The reason she suffered these things, the plaintiffs’ attorneys argued, was understaffing.
Scampone v. Grane Healthcare was heard in July by the Pennsylvania Superior Court when it reversed the directed verdict (a verdict in a jury trial that bypasses the jury) against Grane Healthcare and held that punitive damages should have been able to go to the jury at the trial court level.
The plaintiffs’ attorneys used an argument that had previously been successful in suing hospitals: that the provider had responsibility for the total health care of the resident and was, therefore, responsible for the quality of that patient’s care. And adequate staffing, a court ruled in a similar case against a hospital, was a part of ensuring quality care, a precedent followed by the superior court in the Scampone case.
Ex-employees testified that the facility would allegedly learn the date of the survey in advance, bring in more staff for the survey, and immediately afterward reduce staff again. Because this indicated that the facility “violated the governmental regulations governing minimum staffing levels, corporate liability was considered,” wrote attorney Stuart O’Neal in an article about the case. “Corporate liability” is the theory that the corporation, through its management, knew or should have known of a situation that impaired the quality of care, such as chronic understaffing.
Based solely on ex-employee testimony, without looking at census or staffing sheets, the Pennsylvania Superior Court bought the understaffing argument.
The case is now on appeal to Pennsylvania’s western district court.

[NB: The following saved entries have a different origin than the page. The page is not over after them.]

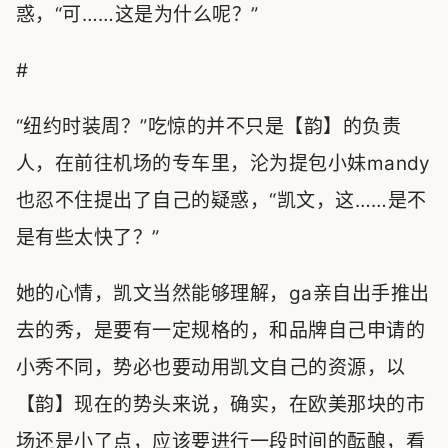
惑，“可……这是为什么呢？”
#
“纽约时装周？”吃惊的并不只是【韵】的负责
人，在前往机场的专车里，沦为提包小妹mandy
也忍不住提出了自己的疑惑，“凯文，这……是不
是有些太快了？”
她的心情，凯文当然能够理解，ga亲自出手推出
去的秀，是要有一定规格的，和品牌自己申请的
小秀不同，势必也要动用凯文自己的资源，以
【韵】现在的势头来说，确实，在欧美那块的市
场还是小了点，应该要进行一段时间的酝酿，看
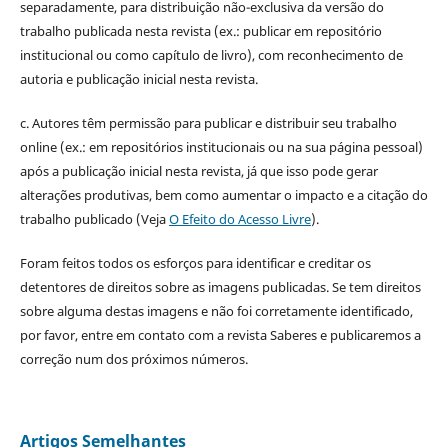
separadamente, para distribuição não-exclusiva da versão do
trabalho publicada nesta revista (ex.: publicar em repositório
institucional ou como capítulo de livro), com reconhecimento de
autoria e publicação inicial nesta revista.
c. Autores têm permissão para publicar e distribuir seu trabalho
online (ex.: em repositórios institucionais ou na sua página pessoal)
após a publicação inicial nesta revista, já que isso pode gerar
alterações produtivas, bem como aumentar o impacto e a citação do
trabalho publicado (Veja
O Efeito do Acesso Livre
).
Foram feitos todos os esforços para identificar e creditar os
detentores de direitos sobre as imagens publicadas. Se tem direitos
sobre alguma destas imagens e não foi corretamente identificado,
por favor, entre em contato com a revista Saberes e publicaremos a
correção num dos próximos números.
Artigos Semelhantes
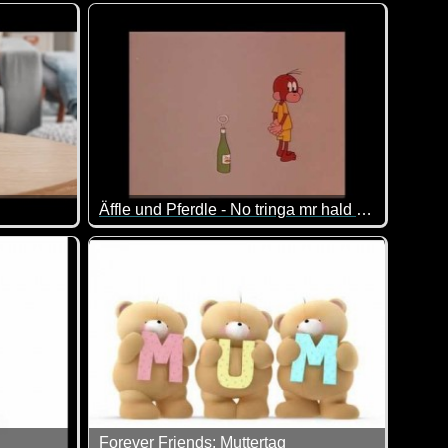
ellung der Geschenke aber mal so richtig schwarz!
 im Kopf und verursacht immer Chaos. So auch in diesem lustig
Ja, mit 18 ist man zwar volljährig, aber noch lang
Äffle und Pferdle - No tringa mr hald heut nix
n muss einfach lachen über diese drolligen Gesellen.
dadurch auch schon wieder lustig.
wir nun leidenschaftliche Fans sind und wir jubelnd dabei sind,
Für alle Nicht-Schwaben: "Dann trinken wir heut
Forever Friends: Muttertag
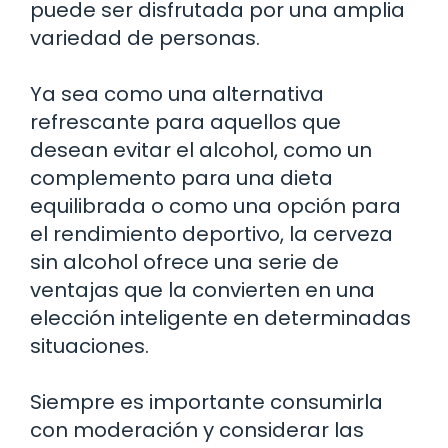
puede ser disfrutada por una amplia
variedad de personas.
Ya sea como una alternativa
refrescante para aquellos que
desean evitar el alcohol, como un
complemento para una dieta
equilibrada o como una opción para
el rendimiento deportivo, la cerveza
sin alcohol ofrece una serie de
ventajas que la convierten en una
elección inteligente en determinadas
situaciones.
Siempre es importante consumirla
con moderación y considerar las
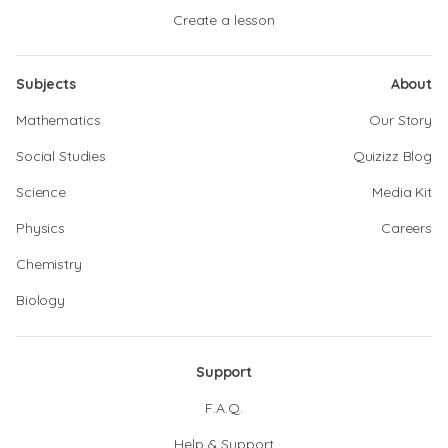
Create a lesson
Subjects
About
Mathematics
Our Story
Social Studies
Quizizz Blog
Science
Media Kit
Physics
Careers
Chemistry
Biology
Support
F.A.Q.
Help & Support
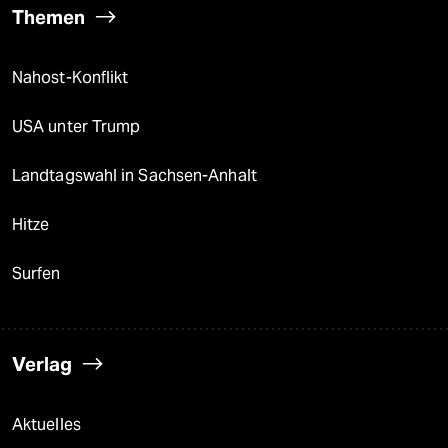
Themen
Nahost-Konflikt
USA unter Trump
Landtagswahl in Sachsen-Anhalt
Hitze
Surfen
Verlag
Aktuelles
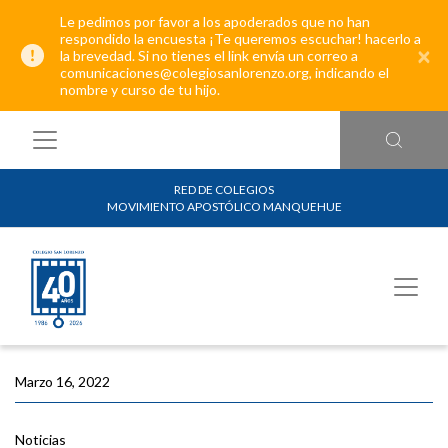
Le pedimos por favor a los apoderados que no han
respondido la encuesta ¡Te queremos escuchar! hacerlo a
×
la brevedad. Si no tienes el link envía un correo a
comunicaciones@colegiosanlorenzo.org, indicando el
nombre y curso de tu hijo.
RED DE COLEGIOS
MOVIMIENTO APOSTÓLICO MANQUEHUE
Marzo 16, 2022
Noticias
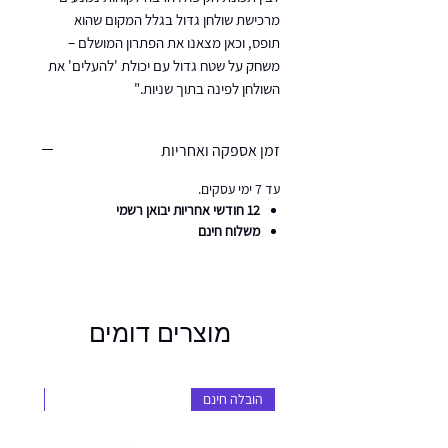
מרכישת שולחן גדול בגלל המקום שהוא
תופס, וכאן מצאנו את הפתרון המושלם –
משחק על שטח גדול עם יכולת 'להעלים' את
השולחן לפינה בתוך שניות."
זמן אספקה ואחריות
עד 7 ימי עסקים.
12 חודשי אחריות יבואן רשמי
​​​​​​​משלוח חינם
מוצרים דומים
הובלה חינם
הובלה 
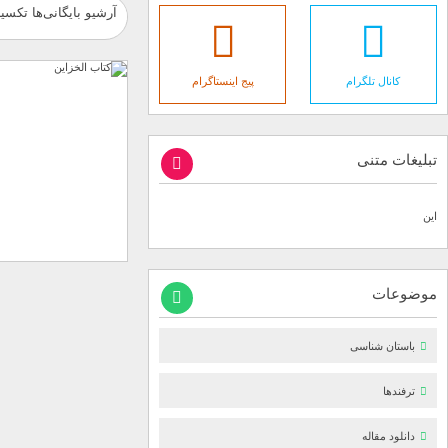
آرشیو بایگانی‌ها تکسیر
کانال تلگرام
پیج اینستاگرام
تبلیغات متنی
این
موضوعات
باستان شناسی
ترفندها
دانلود مقاله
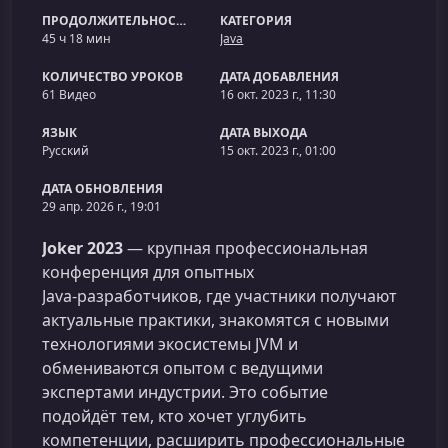
ПРОДОЛЖИТЕЛЬНОСТЬ
КАТЕГОРИЯ
45 ч 18 мин
Java
КОЛИЧЕСТВО УРОКОВ
ДАТА ДОБАВЛЕНИЯ
61 Видео
16 окт. 2023 г., 11:30
ЯЗЫК
ДАТА ВЫХОДА
Русский
15 окт. 2023 г., 01:00
ДАТА ОБНОВЛЕНИЯ
29 апр. 2026 г., 19:01
Joker 2023
— крупная профессиональная
конференция для опытных
Java‑разработчиков, где участники получают
актуальные практики, знакомятся с новыми
технологиями экосистемы JVM и
обмениваются опытом с ведущими
экспертами индустрии. Это событие
подойдёт тем, кто хочет углубить
компетенции, расширить профессиональные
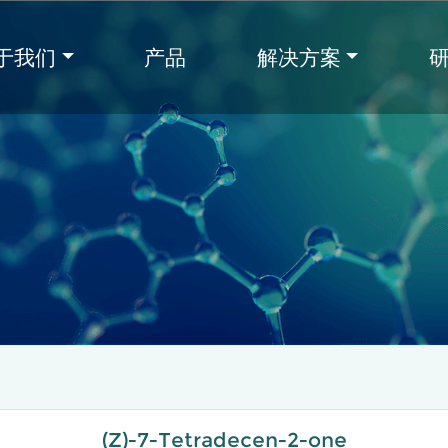
于我们
产品
解决方案
(Z)-7-Tetradecen-2-one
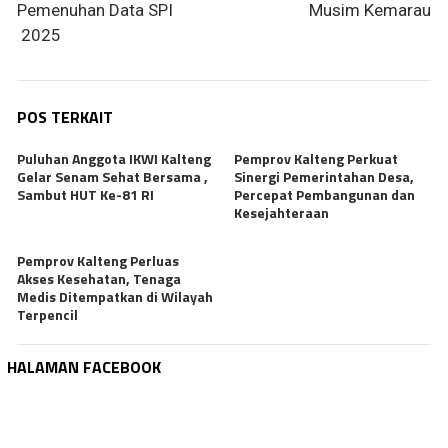
Pemenuhan Data SPI
Musim Kemarau
2025
POS TERKAIT
Puluhan Anggota IKWI Kalteng
Pemprov Kalteng Perkuat
Gelar Senam Sehat Bersama ,
Sinergi Pemerintahan Desa,
Sambut HUT Ke-81 RI
Percepat Pembangunan dan
Kesejahteraan
Pemprov Kalteng Perluas
Akses Kesehatan, Tenaga
Medis Ditempatkan di Wilayah
Terpencil
HALAMAN FACEBOOK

Staffing Argument Covers All Bases
The purpose of bringing up the staffing issue, O’Neal thinks, is to deflect attention from the fact that an allegedly injured patient was quite elderly and had a portfolio of co-morbidities.

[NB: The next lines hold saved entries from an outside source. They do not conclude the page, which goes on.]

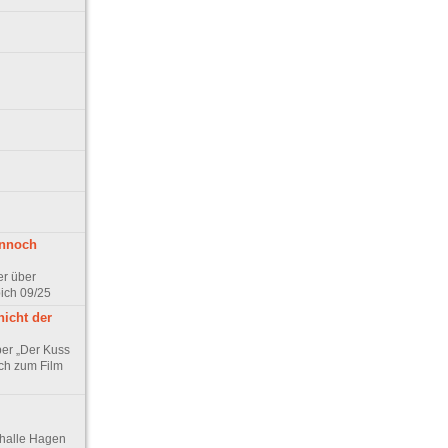
ennoch
er über
pich 09/25
nicht der
er „Der Kuss
ch zum Film
thalle Hagen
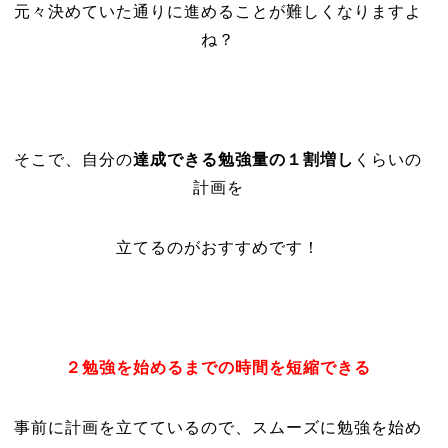
元々決めていた通りに進めることが難しくなりますよ
ね？
そこで、自分の
達成できる勉強量の１割増し
くらいの
計画を
立てるのがおすすめです！
２勉強を始めるまでの時間を短縮できる
事前に計画を立てているので、スムーズに勉強を始め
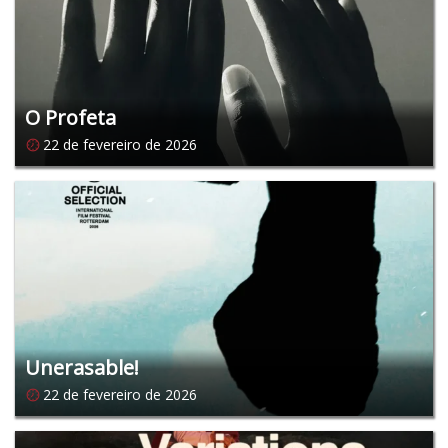
O Profeta
22 de fevereiro de 2026
Unerasable!
22 de fevereiro de 2026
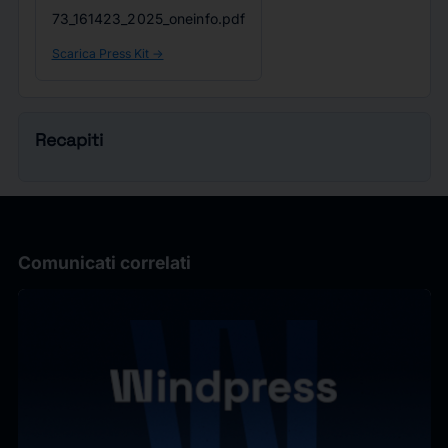
73_161423_2025_oneinfo.pdf
Scarica Press Kit ->
Recapiti
Comunicati correlati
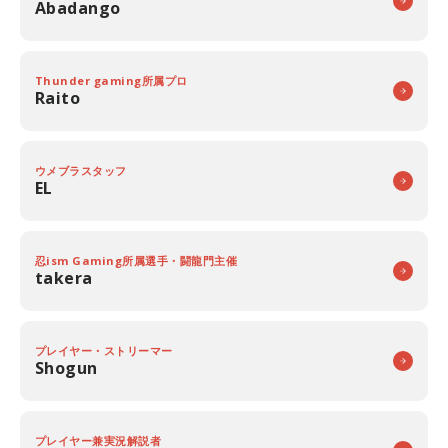
Abadango
Thunder gaming所属プロ
Raito
ウメブラスタッフ
EL
忍ism Gaming所属選手・闘龍門主催
takera
プレイヤー・ストリーマー
Shogun
プレイヤー兼実況解説者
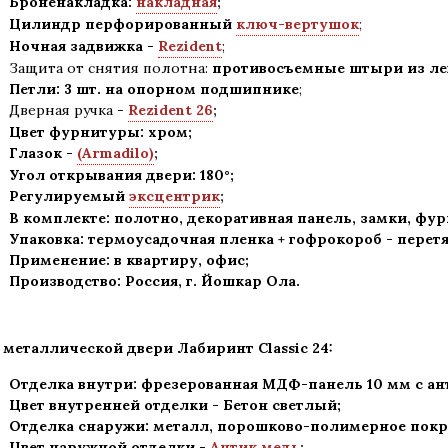
Броненакладка:
накладная
;
Цилиндр перфорированный
ключ-вертушок
;
Ночная задвижка -
Rezident
;
Защита от снятия полотна:
противосъемные штыри из лег
Петли: 3 шт. на опорном подшипнике
;
Дверная ручка -
Rezident 26
;
Цвет фурнитуры: хром
;
Глазок -
(Armadilo)
;
Угол открывания двери: 180
°
;
Регулируемый
эксцентрик
;
В комплекте: полотно, декоративная панель, замки, фу
Упаковка: термоусадочная пленка + гофрокороб
-
перетя
Применение
:
в квартиру, офис
;
Производство: Россия, г
.
Йошкар Ола.
 металлической двери Лабиринт Classic 24:
Отделка внутри: фрезерованная МДФ-панель 10 мм с а
Цвет внутренней отделки - Бетон светлый;
Отделка снаружи
:
металл, порошково-полимерное пок
Цвет наружной отделки -
Антик медь
;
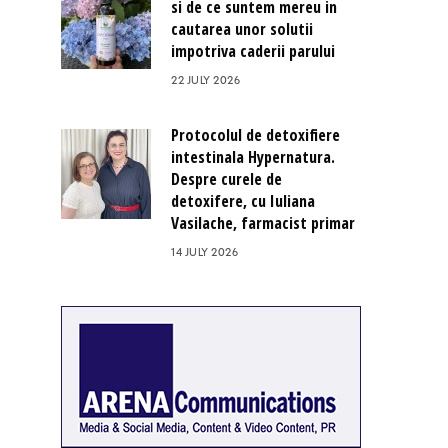
si de ce suntem mereu in
cautarea unor solutii
impotriva caderii parului
22 JULY 2026
Protocolul de detoxifiere
intestinala Hypernatura.
Despre curele de
detoxifere, cu Iuliana
Vasilache, farmacist primar
14 JULY 2026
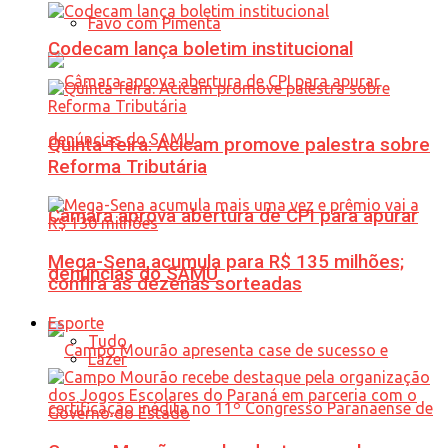
Favo com Pimenta
Codecam lança boletim institucional
Quinta-feira: Acicam promove palestra sobre
Reforma Tributária
Câmara aprova abertura de CPI para apurar
Mega-Sena acumula para R$ 135 milhões;
denúncias do SAMU
confira as dezenas sorteadas
Esporte
Tudo
Lazer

In Scampone, 94-year-old Madeline Scampone died of a heart attack, allegedly brought on by a urinary tract infection, dehydration, and malnutrition that was allegedly the result of inadequate staffing. But Scampone was also suffering from a host of other medical conditions that could have contributed to the heart attack, defense claimed.
Saying a facility provided inadequate care due to insufficient staffing is “used to distract the fact finder from the true facts of the case,” O’Neal says.
Records Critical
The focus on staffing is clearly a potent argument for plaintiffs’ attorneys, and it creates difficulties for facilities attempting to defend themselves in a legal attack.
“A lot of discovery rulings require the facility to produce four or six years of staffing records” in order to determine whether the facility has a pattern of understaffing, and that means facility staff must spend a lot of time digging up old hard-copy documentation that reflects what the staffing level was each day for the past four years, O’Neal says.
He’s had cases where the facility has had to locate as many as 15,000 pages of documentation—a burdensome task for staff who are needed to care for patients, he says.
Health care reform could make the focus on staffing in litigation even worse, says Priscilla Shoemaker, AHCA legal counsel. Under the new transparency section of the Patient Protection bill, new staffing reporting requirements are likely to “exacerbate the problem by giving plaintiffs’ attorneys easy and direct access to much more detailed facility-by-facility staffing information,” she says.
For example, staffing levels for all nursing categories (registered nurse, licensed practical nurse, certified nurse assistant) will have to be reported electronically by the facility and made available to the public by the government.